Two Republicans in tough races voted for the bill — Reps. Mike Castle (Del.) and Joseph Cao (La.).
Cao is trying to win reelection in one of the most heavily Democratic congressional districts in the country, while the centrist Castle is waging a campaign to fill Vice President Joe Biden's former Senate seat.
Another Republican who might have been tempted to vote in favor of the bill, Rep. Charles Djou (R-Hawaii), voted "no" and slammed the measure as a "political ploy."
Djou won a May special election in a solidly Democratic district largely because his two challengers split the Democratic vote.
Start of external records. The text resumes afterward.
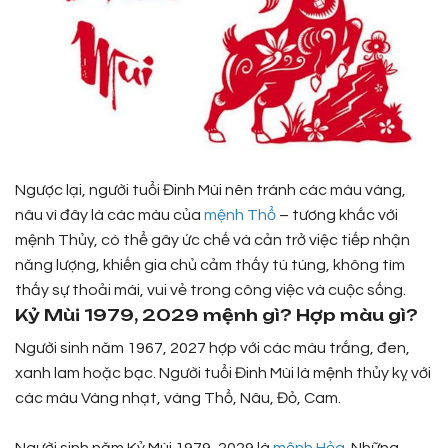
Ngược lại, người tuổi Đinh Mùi nên tránh các màu vàng,
nâu vì đây là các màu của
mệnh Thổ
– tương khắc với
mệnh Thủy, có thể gây ức chế và cản trở việc tiếp nhận
năng lượng, khiến gia chủ cảm thấy tù túng, không tìm
thấy sự thoải mái, vui vẻ trong công việc và cuộc sống.
Kỷ Mùi 1979, 2029 mệnh gì? Hợp màu gì?
Người sinh năm 1967, 2027 hợp với các màu trắng, đen,
xanh lam hoặc bạc. Người tuổi Đinh Mùi là mệnh thủy kỵ với
các màu Vàng nhạt, vàng Thổ, Nâu, Đỏ, Cam.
"Why do Hawaii taxpayers have to bailout other states who haven't been as responsible?" asked Djou. "Spending more money is always the easy thing to do, but this amounts to a tax increase."
Vulnerable Democrats who voted in favor of the aid stressed the bill does not add to the federal deficit and said the measure was vital to keeping tens of thousands of teachers in their jobs.
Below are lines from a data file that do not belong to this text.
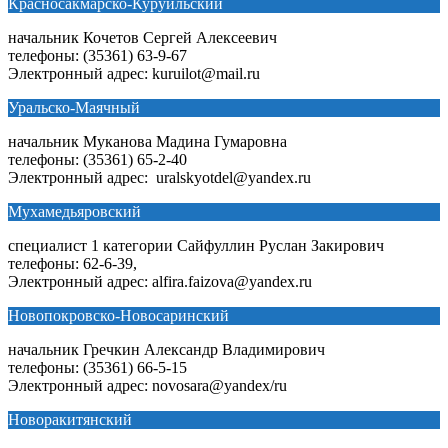
Красносакмарско-Куруильский
начальник Кочетов Сергей Алексеевич
телефоны: (35361) 63-9-67
Электронный адрес: kuruilot@mail.ru
Уральско-Маячный
начальник Муканова Мадина Гумаровна
телефоны: (35361) 65-2-40
Электронный адрес: uralskyotdel@yandex.ru
Мухамедьяровский
специалист 1 категории Сайфуллин Руслан Закирович
телефоны: 62-6-39,
Электронный адрес: alfira.faizova@yandex.ru
Новопокровско-Новосаринский
начальник Гречкин Александр Владимирович
телефоны: (35361) 66-5-15
Электронный адрес: novosara@yandex/ru
Новоракитянский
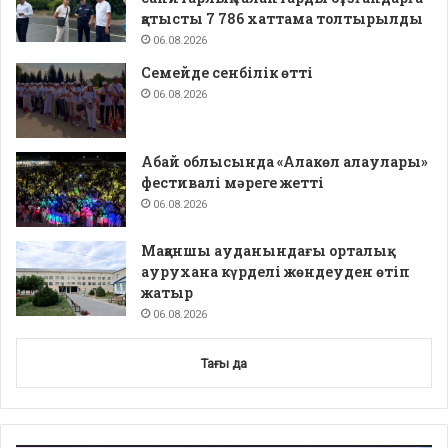
қатысты 7 786 хаттама толтырылды
06.08.2026
Семейде сенбілік өтті
06.08.2026
Абай облысында «Алакөл алаулары»
фестивалі мәреге жетті
06.08.2026
Мақаншы ауданындағы орталық
аурухана күрделі жөндеуден өтіп
жатыр
06.08.2026
Тағы да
"I voted 'yes' to keep over 5,500 teachers in their classrooms in Ohio," said Rep. Mary Jo Kilroy (D-Ohio), who is facing a tough challenge from Republican Steve Stivers, who narrowly lost to Kilroy in 2008.
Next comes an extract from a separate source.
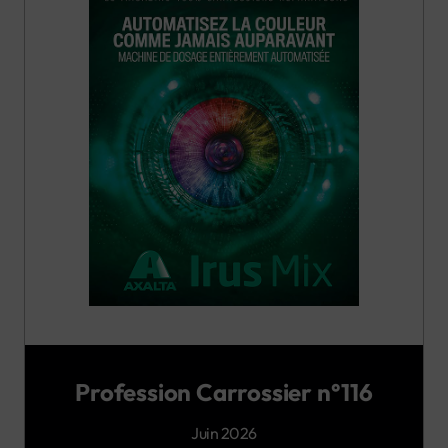
Profession Carrossier n°116
Juin 2026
"The only reason we had to rush back here is because Republicans in the Senate kept holding up help," Kilroy said.
Rep. Walt Minnick (D-Idaho), another endangered Democrat who has called on his party to rein in spending, said his decision to vote in favor of the bill hinged on ensuring the spending was paid for.
"This isn't going to worsen the deficit," said Minnick, noting that his state has already had to endure substantial cuts in education funding. "There's no national priority more important than educating our kids."
Republicans struck back, however.
National Republican Congressional Campaign communications director Ken Spain slammed Democratic members for "dismissing an opportunity to rein in runaway government spending and provide the fiscal discipline needed to create jobs."
And Rep. Mike Pence (R-Ind.) called it "astounding" that Democrats would call members back to Washington to vote on the bill, and predicted that it would reverberate on the campaign trail.
"The American people are tired of the bailouts and the stimulus and all of the failed economic policies of this Congress and this administration," Pence said.
He also pushed back against the notion that the bill doesn't add to the federal deficit, saying Democrats are simply "moving money from one credit card bill to another."
Rep. Carolyn Maloney (D-N.Y.) said the measure was needed to alleviate financial pressure on New York and other states. “Firing 7,000 teachers in New York City is not a good thing,” she said. “And continuing to cut municipal employees is not a good thing.
“If people don’t have a job what happens? They go on, first, unemployment, then they go on welfare, then they go on Social Security disability, or whatever. So it becomes even more costly.”
Maloney characterized the bill as an “investment.”
“This is all part of the Democratic recovery,” she said. “States are hit with the double-whammy of decreased revenues and increased demands on services.”
Maloney, who faces a primary challenge on Sept. 14, said she planned to talk up the measure on the campaign trail in Manhattan.
“The bottom line is that it’s good for New York State,” the congresswoman said. “It brings $2.2 billion to New York State.”
She noted one of the stipulations of the bill was that governors would have to ask for the funds.
“So you won’t be able to have Republican governors saying, ‘I don’t want the money.’ I think that was a good addition. If they don’t want they money, they don’t have to ask for it.”